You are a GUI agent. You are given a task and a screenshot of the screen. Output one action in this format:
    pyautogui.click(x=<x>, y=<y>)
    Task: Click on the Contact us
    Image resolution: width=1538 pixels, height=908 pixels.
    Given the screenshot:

> [What is expected]: Copy the full listing verbatim.

> [Solution to the exercise]:
You are a GUI agent. You are given a task and a screenshot of the screen. Output one action in this format:
    pyautogui.click(x=<x>, y=<y>)
    Task: Click on the Contact us
    Image resolution: width=1538 pixels, height=908 pixels.
    Given the screenshot:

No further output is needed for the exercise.